Upper fibers of the trapezius originate at the base of the skull and attach to the clavicle. This region of the trapezius controls movement of the neck and shrugging of the shoulders. Upper trapezius fibers are commonly tight and strained among office workers and professional drivers due to extended periods of work-related tension in the muscle. Training and stretching of the upper trapezius can often reduce the severity of neck pain and stiffness particular to those professions.
Barbell and dumbbell shrugs are popular trapezius exercises for working the upper fibers. Upright rows and lateral raises will also target the area. Less well known, a medieval-looking device known as a head harness allows weighted resistance training for the neck itself. Alternatively, pressing the head against a resistance — the palm of the hand, for example — will work the same muscles as the head harness on a lighter scale. To stretch the upper trapezius, the simplest method is often to angle the head forward or to the side until a stretch is felt.
Middle trapezius fibers originate at the spinous processes at the middle of the upper back, and attach to the scapula, or shoulder blade. Trapezius exercises targeting these fibers involve the elevation, adduction, and upward rotation of the scapula. Rowing exercises work this area well, as do lateral raises in either the upright or bent-over position. Appropriate stretches for the middle trapezius include the fixed bar back stretch and, in yoga, the child's pose.
Lower trapezius fibers function in the adduction and depression of the scapula, movements that are also associated with the latissimus dorsi.
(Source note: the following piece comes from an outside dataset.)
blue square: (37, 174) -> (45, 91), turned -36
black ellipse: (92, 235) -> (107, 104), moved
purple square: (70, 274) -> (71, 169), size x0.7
Chin-ups, lat pull-downs, and seated rows can all function as trapezius exercises to target the lower fibers. Stretching this portion of the muscle is usually accomplished using similar positions as middle trapezius stretches, as well as any general back-of-body stretch.
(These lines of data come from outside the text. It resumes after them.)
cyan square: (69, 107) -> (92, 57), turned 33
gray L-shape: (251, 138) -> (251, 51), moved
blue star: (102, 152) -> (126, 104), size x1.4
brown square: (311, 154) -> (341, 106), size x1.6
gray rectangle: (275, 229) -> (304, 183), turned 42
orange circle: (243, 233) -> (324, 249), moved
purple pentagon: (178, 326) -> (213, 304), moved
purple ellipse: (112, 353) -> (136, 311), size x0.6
Performing the heavy pulling movements used during many trapezius exercises can potentially induce back injury, and should be attempted with caution. Many heavy lifters employ the use of a weight belt to add support to the core region, or careful posture controls for the same purpose. In either case, the goal is to prevent rounding of the back, a habit that can result in serious injuries such as muscle tears and herniated discs.